━━ EXCERPTED DATA
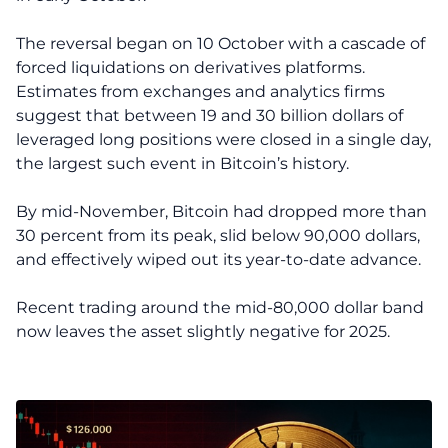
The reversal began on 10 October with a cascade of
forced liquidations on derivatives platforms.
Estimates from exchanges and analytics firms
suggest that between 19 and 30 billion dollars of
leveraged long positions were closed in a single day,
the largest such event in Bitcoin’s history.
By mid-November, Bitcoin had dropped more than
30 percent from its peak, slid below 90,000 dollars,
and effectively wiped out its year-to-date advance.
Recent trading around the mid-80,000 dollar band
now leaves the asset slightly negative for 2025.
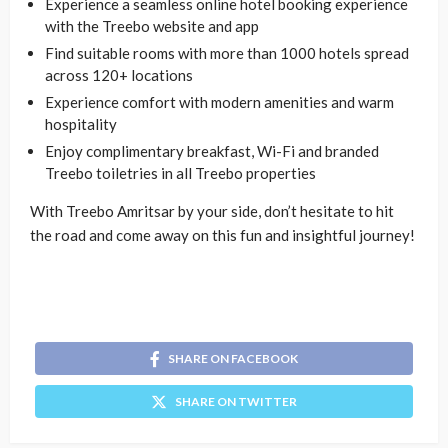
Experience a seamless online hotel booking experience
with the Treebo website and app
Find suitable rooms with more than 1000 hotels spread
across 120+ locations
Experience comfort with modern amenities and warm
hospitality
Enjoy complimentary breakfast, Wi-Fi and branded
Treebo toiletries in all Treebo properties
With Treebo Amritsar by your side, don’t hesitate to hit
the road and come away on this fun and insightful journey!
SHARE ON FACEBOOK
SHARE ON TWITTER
━━━━
━━ EXCERPTED DATA
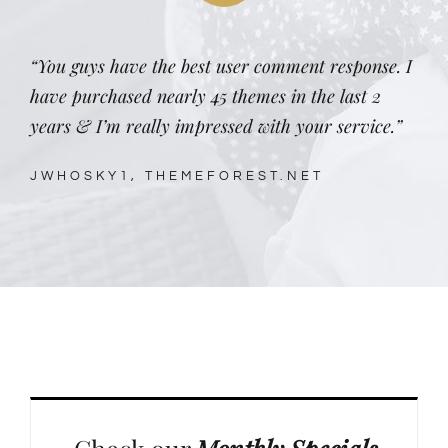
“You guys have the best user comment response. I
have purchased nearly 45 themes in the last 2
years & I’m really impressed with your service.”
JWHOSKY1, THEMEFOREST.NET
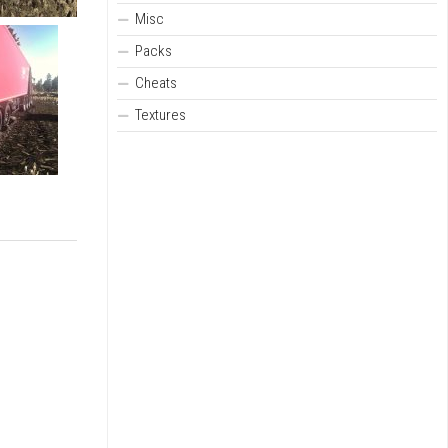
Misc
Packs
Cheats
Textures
━━━━
━━ EXCERPTED DATA
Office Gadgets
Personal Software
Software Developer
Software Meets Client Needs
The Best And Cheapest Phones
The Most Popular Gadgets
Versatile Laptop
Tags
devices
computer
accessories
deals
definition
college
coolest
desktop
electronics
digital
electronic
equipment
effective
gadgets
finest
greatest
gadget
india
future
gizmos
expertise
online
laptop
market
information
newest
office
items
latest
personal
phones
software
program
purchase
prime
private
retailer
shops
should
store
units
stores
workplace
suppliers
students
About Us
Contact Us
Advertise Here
━━━━
*TASK INSTRUCTIONS:*
The response consists of the lines above that contain "more".

*YOUR SOLUTION:*
By mid-November, Bitcoin had dropped more than
Find suitable rooms with more than 1000 hotels spread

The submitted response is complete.